The natural question for both types of data is whether there is independence between the columns (or rows). For the example that is; Is the distribution similar regardless of gender. However, the null hypothesis is stated differently depending on the model.
- \(H0:\) \(p_{ij} = p_{i \cdot}p_{\cdot j}\) where \(p_{i \cdot}\) refers to the row probability (i.e. the probability of having gender \(i\)), and \(p_{\cdot j}\) refers to the column probability (i.e. the probability of having hair color \(j\)).
- \(H0:\) \(p_{1j} = p_{2j} = ... = p_{nj} = p_{\cdot j}\) i.e. equal probability of hair color across gender.
In both cases the test is the same, and based on calculating the expected number of observations under the null hypothesis, and comparing those with the observed number of observations.
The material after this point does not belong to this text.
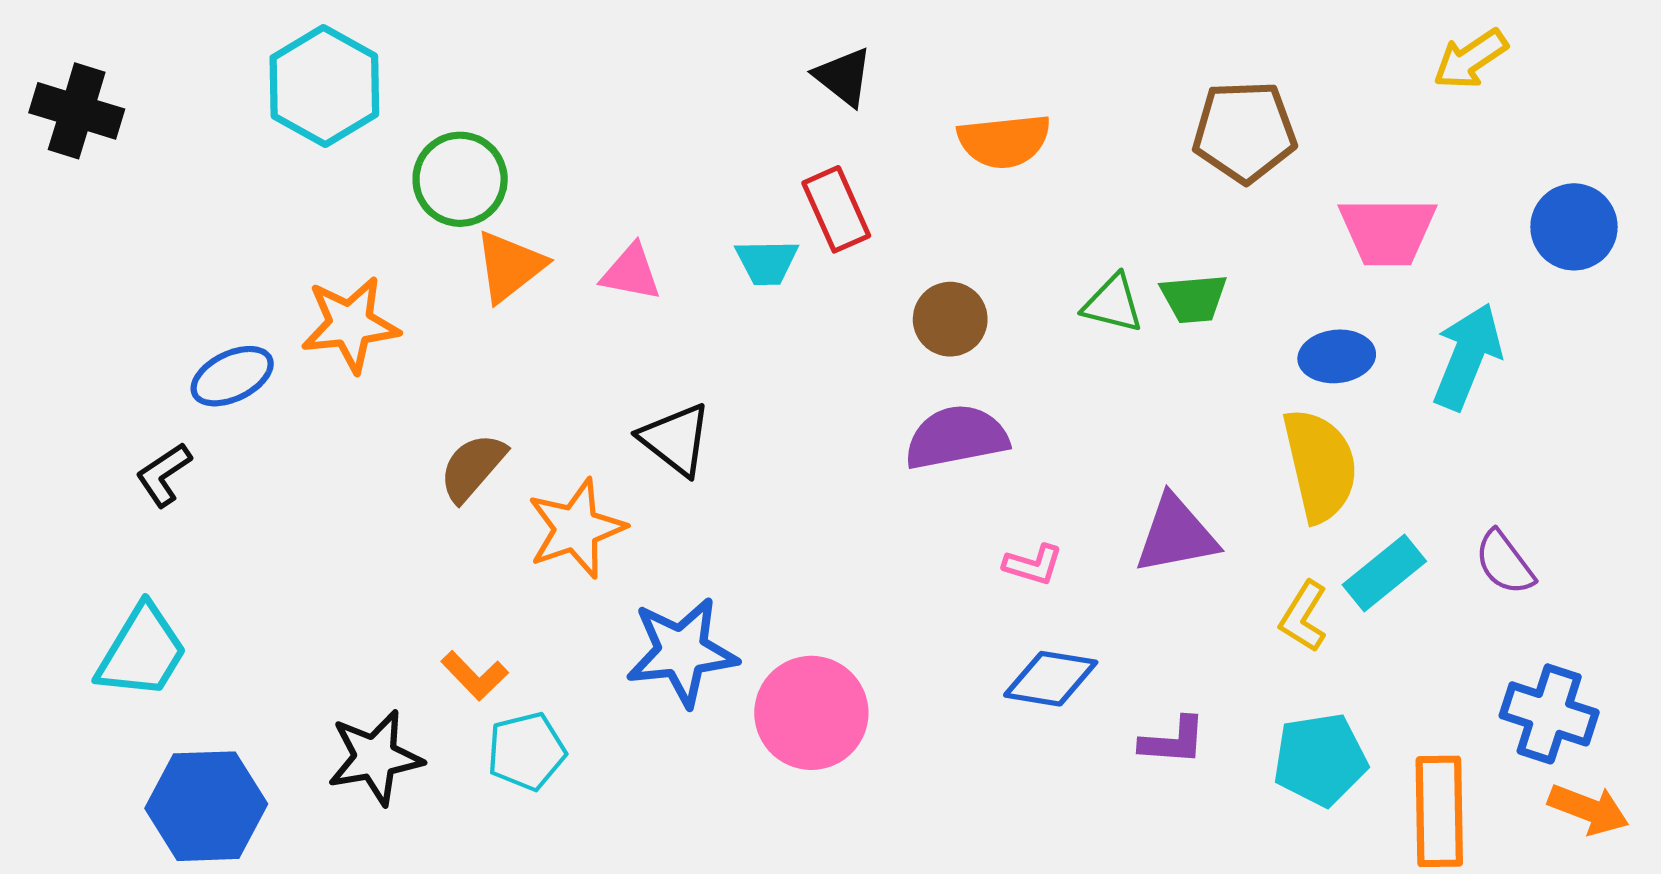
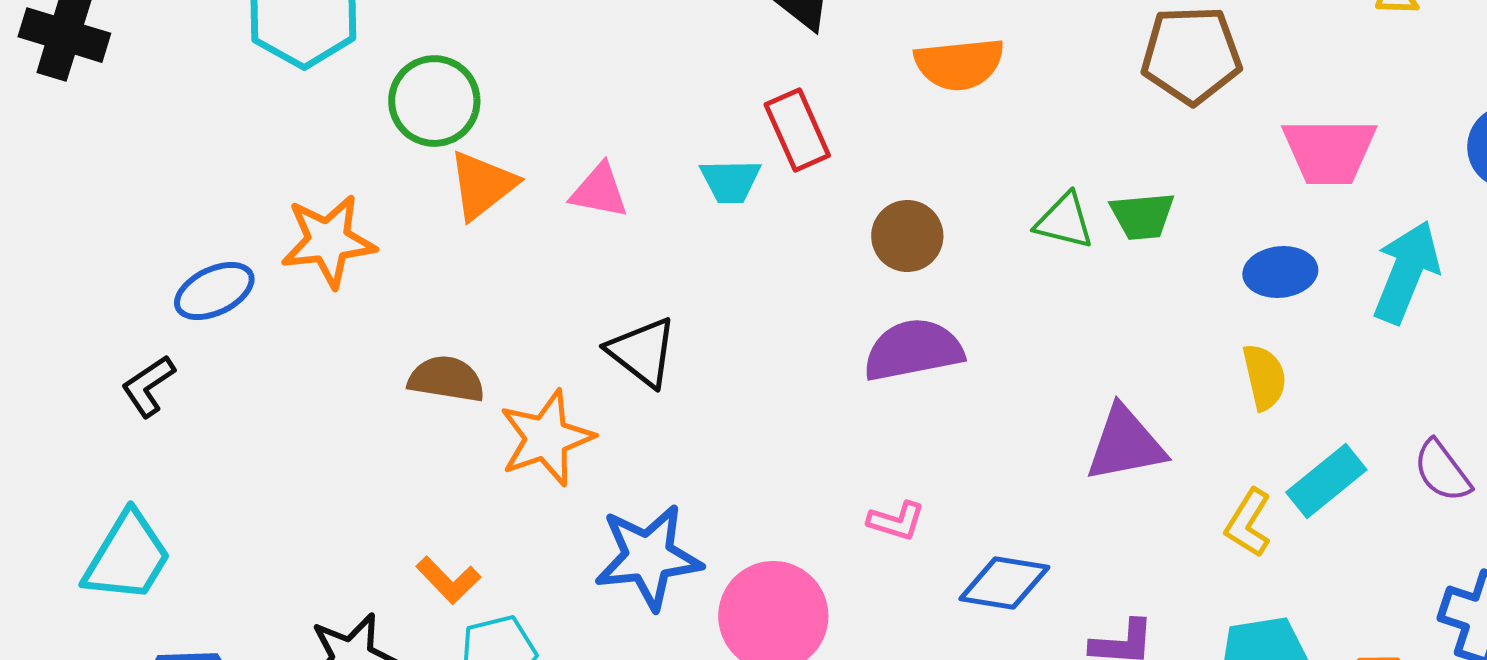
yellow semicircle: (1320, 465) -> (1264, 377), size x0.6
brown semicircle: (473, 467) -> (446, 379), turned 58
pink L-shape: (1033, 565) -> (896, 521), moved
If this number is large, then there is large differences between the observed and the expected, why the null hypothesis is rejected.
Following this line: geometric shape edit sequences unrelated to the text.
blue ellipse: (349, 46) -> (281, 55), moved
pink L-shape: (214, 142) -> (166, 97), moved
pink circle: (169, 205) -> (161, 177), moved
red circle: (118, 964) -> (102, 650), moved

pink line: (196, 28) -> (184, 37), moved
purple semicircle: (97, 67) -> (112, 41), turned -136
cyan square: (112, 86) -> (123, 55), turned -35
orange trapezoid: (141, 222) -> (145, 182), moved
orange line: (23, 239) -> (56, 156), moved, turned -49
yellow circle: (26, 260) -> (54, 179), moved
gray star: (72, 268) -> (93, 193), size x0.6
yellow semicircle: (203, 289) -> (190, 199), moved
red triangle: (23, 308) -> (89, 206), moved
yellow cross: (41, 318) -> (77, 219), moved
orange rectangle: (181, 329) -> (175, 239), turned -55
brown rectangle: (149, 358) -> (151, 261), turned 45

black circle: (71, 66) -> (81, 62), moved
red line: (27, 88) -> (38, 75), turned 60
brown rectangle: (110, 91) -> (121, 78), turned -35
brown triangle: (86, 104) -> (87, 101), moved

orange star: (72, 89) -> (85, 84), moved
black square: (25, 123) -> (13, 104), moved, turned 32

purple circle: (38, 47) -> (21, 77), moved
Category I | Category II | \(\cdots\) | Category \(k\) | ||
---|---|---|---|---|---|
Sample I | \(N_{11}\) | \(N_{12}\) | \(\cdots\) | \(N_{1k}\) | \(N_{1 \cdot} = \sum{N_{1j}}\) |
Sample II | \(N_{21}\) | \(N_{22}\) | \(\cdots\) | \(N_{2k}\) | \(N_{2 \cdot} = \sum{N_{2j}}\) |
\(\vdots\) | \(\vdots\) | \(\vdots\) | \(\ddots\) | \(\vdots\) | \(\vdots\) |
Sample \(n\) | \(N_{n1}\) | \(N_{n2}\) | \(\cdots\) | \(N_{nk}\) | \(N_{n \cdot} = \sum{N_{nj}}\) |
\(N_{\cdot 1} = \sum{N_{i1}}\) | \(N_{\cdot 2} = \sum{N_{i2}}\) | \(\cdots\) | \(N_{\cdot k} = \sum{N_{ik}}\) | \(N_{\cdot \cdot} = \sum{N_{ij}}\) |
The expected value \(E\) for each cell in the table is calculated as:
\[\begin{equation} E_{ij} = \frac{N_{i \cdot} N_{\cdot j}}{N_{\cdot \cdot}} \end{equation}\]
I.e. the row sum multiplied with the column sum and divided by the total sum (see table 14.2). The test statistic \(X^2_{obs}\) is calculated as:
\[\begin{equation} X^2_{obs} = \sum_{ij}{\frac{(E_{ij} - N_{ij})^2}{E_{ij}}} \end{equation}\]
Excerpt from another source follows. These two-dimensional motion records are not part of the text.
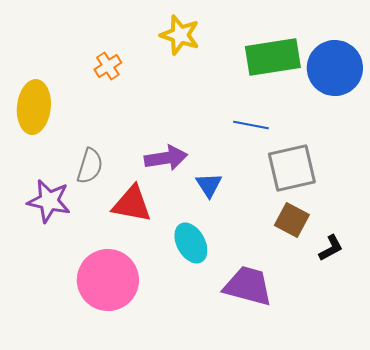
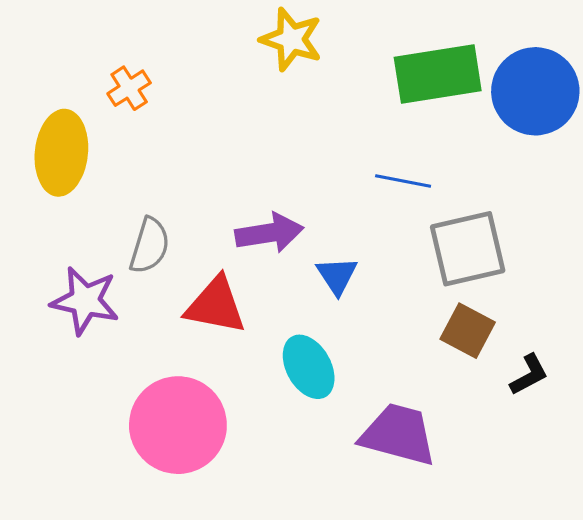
orange cross: (108, 66) -> (129, 88), moved

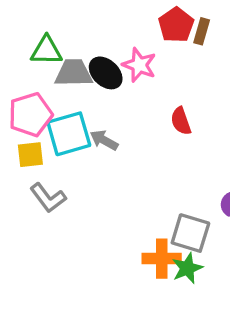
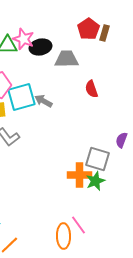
pink star: (139, 65) -> (23, 39), moved
gray trapezoid: (74, 73) -> (66, 59), moved
black ellipse: (106, 73) -> (40, 47), moved, turned -55

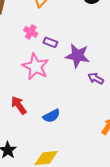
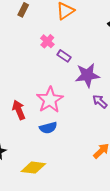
purple star: (77, 56) -> (87, 75), turned -30
pink star: (36, 67) -> (50, 100), moved

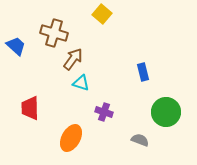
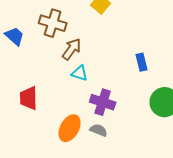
purple cross: (104, 112) -> (103, 102), size x1.4
gray semicircle: (140, 140) -> (99, 130), moved

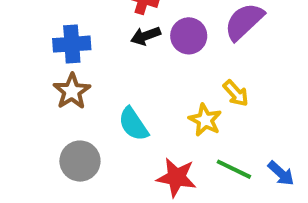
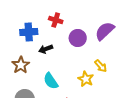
black arrow: (146, 36) -> (46, 49), moved
blue cross: (72, 44) -> (29, 32), moved

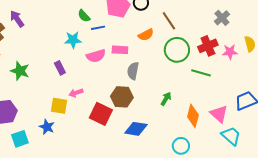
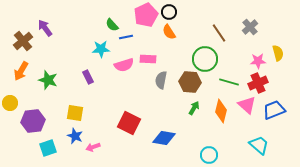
brown line: (169, 21) -> (219, 33), moved
orange semicircle: (146, 35) -> (169, 32), moved, turned 84
red cross: (208, 46) -> (258, 83), moved
pink arrow: (76, 93) -> (93, 147), moved
brown hexagon: (122, 97) -> (190, 82), moved
yellow square: (59, 106) -> (75, 113), moved
pink triangle: (219, 114) -> (247, 105), moved
orange diamond: (193, 116) -> (221, 111), moved

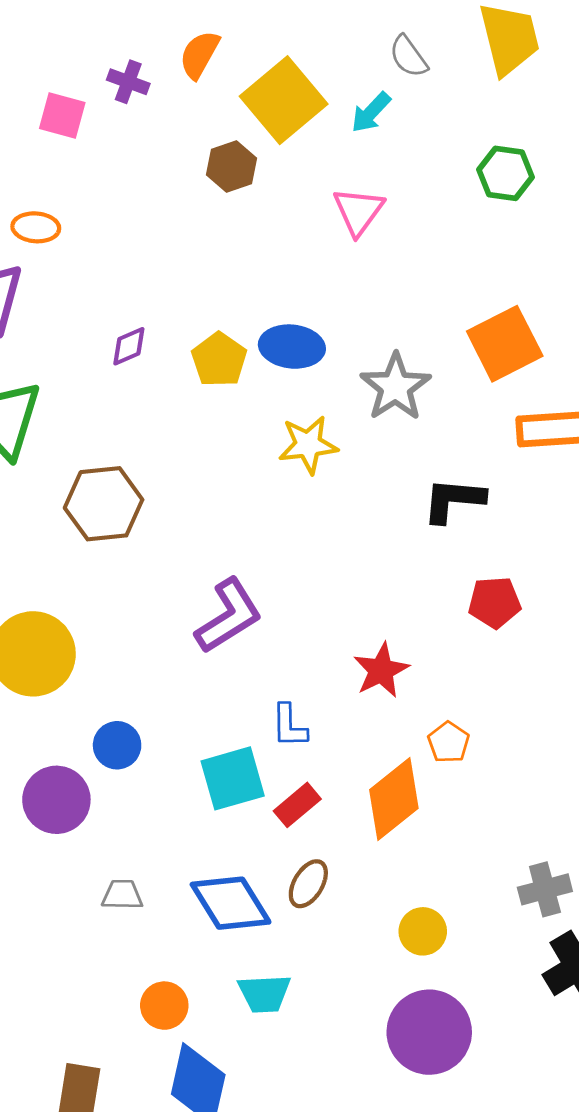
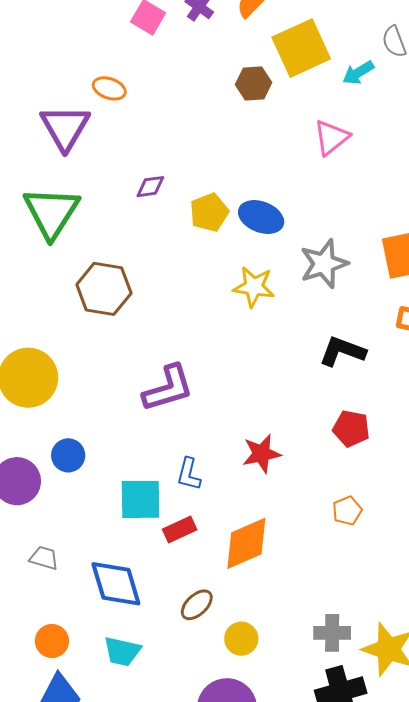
orange pentagon: (448, 742) -> (347, 511), moved
brown ellipse: (308, 884) -> (197, 605), moved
I.e. the (squared) discrepancy between the expected (\(E_{ij}\)) and the observed (\(N_{ij}\)) divided by the expected value. Summed across all cells.
Under the null hypothesis \(X^2_{obs}\) follow a so-called chi-squared distribution (\(\chi^2\)) with \(df = (n-1)(k-1)\) degrees of freedom. The P-value is one-sided:
\[\begin{equation} P = P(\chi^2_{df} > X^2_{obs}) \end{equation}\]
OBS: Be aware that too low expected values (\(E_{ij}\)) makes this test unstable. A rule of thumb is that \(80\%\) of the cells should be above \(5\) and ALL should be above \(1\). In the case where this is violated, cells can be merged by summing both the expected and observed values.